BEKASI, DESA – NUSANTARA: Pemerintah Kabupaten Bekasi menggandeng Badan Nasional Penanggulangan Bencana (BNPB) untuk melakukan Teknologi Modifikasi Cuaca (TMC) sebagai langkah pengendalian curah hujan. Upaya ini ditempuh untuk mengurangi risiko banjir lanjutan setelah sejumlah wilayah di Bekasi terdampak genangan dalam sepekan terakhir.
Kerja sama tersebut dilakukan menyusul kondisi lapangan yang masih dalam tahap pemulihan pascabanjir. Data Badan Penanggulangan Bencana Daerah (BPBD) Kabupaten Bekasi mencatat, puncak banjir terjadi pada Minggu lalu dan berdampak pada 17 kecamatan. Dari jumlah itu, banjir telah surut di 12 kecamatan, namun ancaman genangan masih membayangi wilayah hilir, khususnya Kecamatan Muaragembong.
Kepala Pelaksana BPBD Kabupaten Bekasi, Muchlis, menyampaikan pihaknya telah berkoordinasi langsung dengan BNPB untuk memastikan pelaksanaan modifikasi cuaca berjalan optimal.
“Kami meminta bantuan BNPB untuk melakukan modifikasi cuaca terkait curah hujan di Kabupaten Bekasi. Informasi awal, ini akan dilakukan hingga 24 Januari 2026, namun saya meminta agar durasinya diperpanjang selama potensi hujan ekstrem masih tinggi,” ujar Muchlis usai Rapat Evaluasi Bencana, Selasa (20/1/2026).
Menurut Muchlis, banjir yang melanda wilayah Bekasi dipicu oleh kombinasi hujan lokal berintensitas tinggi sejak Jumat lalu serta kiriman air dari wilayah hulu.
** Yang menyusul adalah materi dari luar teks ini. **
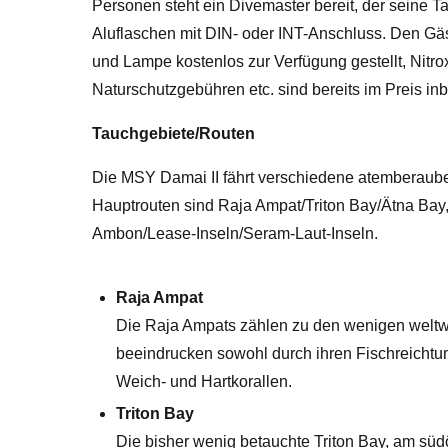
Personen steht ein Divemaster bereit, der seine Tau
Aluflaschen mit DIN- oder INT-Anschluss. Den Gä
und Lampe kostenlos zur Verfügung gestellt, Nitrox
Naturschutzgebühren etc. sind bereits im Preis inb
Tauchgebiete/Routen
Die MSY Damai II fährt verschiedene atemberaube
Hauptrouten sind Raja Ampat/Triton Bay/Ätna Bay
Ambon/Lease-Inseln/Seram-Laut-Inseln.
Raja Ampat
Die Raja Ampats zählen zu den wenigen weltweit
beeindrucken sowohl durch ihren Fischreichtu
Weich- und Hartkorallen.
Triton Bay
Die bisher wenig betauchte Triton Bay, am süd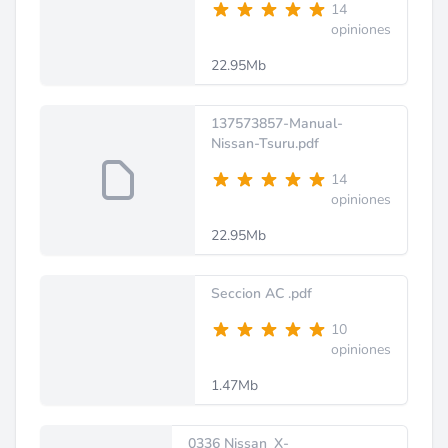
14
opiniones
22.95Mb
137573857-Manual-
Nissan-Tsuru.pdf
14
opiniones
22.95Mb
Seccion AC .pdf
10
opiniones
1.47Mb
0336 Nissan_X-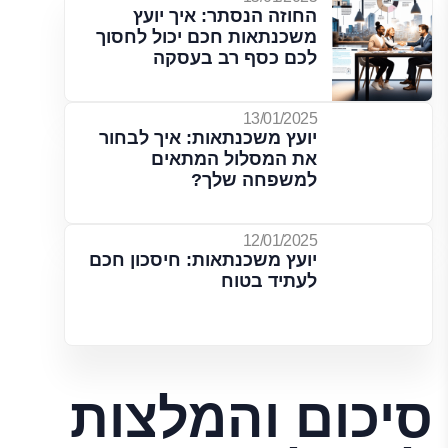
החוזה הנסתר: איך יועץ
משכנתאות חכם יכול לחסוך
לכם כסף רב בעסקה
13/01/2025
יועץ משכנתאות: איך לבחור
את המסלול המתאים
למשפחה שלך?
12/01/2025
יועץ משכנתאות: חיסכון חכם
לעתיד בטוח
סיכום והמלצות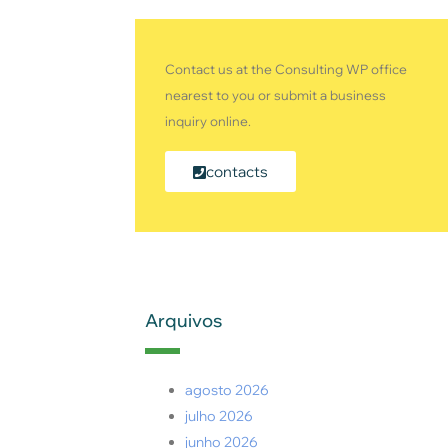
Contact us at the Consulting WP office
nearest to you or submit a business
inquiry online.
contacts
Arquivos
agosto 2026
julho 2026
junho 2026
Kondisi tersebut menambah tekanan pada sistem drainase dan tanggul sungai di sejumlah titik rawan.
“Hasil dari modifikasi cuaca ini diharapkan dapat mengurangi volume hujan yang turun, sehingga beban di darat tidak semakin berat. Kita ingin memberikan ruang bagi air untuk surut, terutama di titik-titik tanggul kritis,” tambahnya.
Ia menjelaskan, efektivitas pelaksanaan TMC secara teknis menjadi kewenangan BNPB untuk melakukan pengukuran dan evaluasi. Namun demikian, langkah ini merupakan bagian dari upaya terpadu Pemerintah Kabupaten Bekasi dalam penanganan bencana, selain perbaikan tanggul jebol sepanjang delapan meter di Muaragembong dan pemantauan ketat di titik-titik tanggul yang dinilai rawan, termasuk di wilayah Cabangbungin.
Berdasarkan prakiraan Badan Meteorologi, Klimatologi, dan Geofisika (BMKG), puncak musim hujan diprediksi masih terjadi pada Januari ini. Oleh karena itu, modifikasi cuaca diharapkan dapat menekan potensi banjir susulan di tengah kondisi sungai yang masih meluap.
“Kita upayakan semua jalur, baik penanganan di darat melalui penguatan tanggul, maupun di udara melalui modifikasi cuaca ini,” tukasnya.